Performance & Track Record
| Metric | 2024 Outcome | Multi‑Year Context |
|---|---|---|
| Corporate Operating Income (before nonrecurring items) | $209.414M vs $188.999M target (111%) | Company emphasizes operating income and cash flow in incentive design |
| Corporate Free Cash Flow (before nonrecurring items) | $150.516M vs $58.984M target (255%) | Strong cash generation underpinning net cash/no external bank debt |
| Total Shareholder Return (TSR) | 2024 TSR −10% | 3‑year TSR 49% vs −3% S&P 1500 Chemicals and 4% Russell 2000; 10‑year TSR 192% vs 112% S&P 1500 Chemicals |
| Segment Operating Performance | Performance Chemicals operating income up 52% YoY | Fuel Specialties exceeded operating income target; new products ~20% of 2024 sales |
Governance, Policies, and Risk Controls (Compensation‑Relevant)
- Clawback: Dodd-Frank/Nasdaq‑compliant policy requires recoupment of erroneously paid incentive compensation after financial restatements, regardless of fault; additional clawbacks embedded in certain awards .
- Say‑on‑Pay: ~96% support at 2024 Annual Meeting (used by committee in pay design review) .

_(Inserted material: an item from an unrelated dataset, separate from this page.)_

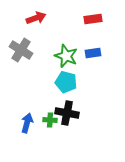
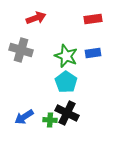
gray cross: rotated 15 degrees counterclockwise
cyan pentagon: rotated 20 degrees clockwise
black cross: rotated 15 degrees clockwise
blue arrow: moved 3 px left, 6 px up; rotated 138 degrees counterclockwise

- Anti‑hedging/anti‑pledging; trading windows and MNPI controls via Stock Trading Policy .
Investment Implications
- Alignment: McRobbie holds 35,979 shares (<1% of outstanding), with no near‑term “Right to Acquire” within 60 days—limited near-term vesting-driven selling pressure signal from disclosed data; broader executive program emphasizes PSUs tied to TSR, revenue, and EPS with 3‑year horizons, reinforcing long-term orientation .
- Retention/CoC: While NEOs have double‑trigger CoC terms (24 months of compensation and equity acceleration under plan rules), McRobbie’s individual employment economics are not disclosed; general plan vesting structure (3‑year RSU/PSU plus committee discretion) suggests meaningful retentive value in outstanding awards .
- Pay‑for‑performance: 2024 plan results (111% OI; 255% FCF) indicate strong operational execution supporting incentive payouts; long‑term PSU design adds relative TSR rigor, mitigating windfalls and aligning to peer performance . Negative TSR in 2024, despite strong multi‑year TSR, tempers sentiment and may moderate realized equity values until recovery .
- Risk flags: Company prohibits hedging/pledging; robust clawback policy; no related‑party red flags tied to McRobbie disclosed; Section 16(a) compliance shows late filings for other officers but none noted for McRobbie .
Data gaps: McRobbie’s individual base salary, target/actual bonus, grant sizes and vesting schedules are not disclosed in the 2025 proxy; analysis uses company‑wide program terms and outcomes and his disclosed beneficial ownership.
Sources: Innospec Inc. 2025 DEF 14A Proxy Statement (published March 27, 2025): Executive officers and biography **[1054905_0001999371-25-003291_innospec_def14a.htm:45]**; ownership table **[1054905_0001999371-25-003291_innospec_def14a.htm:45]**; MICP metrics/targets/outcomes **[1054905_0001999371-25-003291_innospec_def14a.htm:54]** **[1054905_0001999371-25-003291_innospec_def14a.htm:63]**; PSU/RSU vesting terms and performance grids **[1054905_0001999371-25-003291_innospec_def14a.htm:57]** **[1054905_0001999371-25-003291_innospec_def14a.htm:59]** **[1054905_0001999371-25-003291_innospec_def14a.htm:73]**; clawback and trading policies **[1054905_0001999371-25-003291_innospec_def14a.htm:18]** **[1054905_0001999371-25-003291_innospec_def14a.htm:65]**; say‑on‑pay **[1054905_0001999371-25-003291_innospec_def14a.htm:58]**; segment performance and cash/TSR context **[1054905_0001999371-25-003291_innospec_def14a.htm:46]** **[1054905_0001999371-25-003291_innospec_def14a.htm:47]**; NEO employment agreements and CoC economics **[1054905_0001999371-25-003291_innospec_def14a.htm:64]** **[1054905_0001999371-25-003291_innospec_def14a.htm:71]** **[1054905_0001999371-25-003291_innospec_def14a.htm:79]** **[1054905_0001999371-25-003291_innospec_def14a.htm:80]**; Section 16(a) disclosure **[1054905_0001999371-25-003291_innospec_def14a.htm:40]**.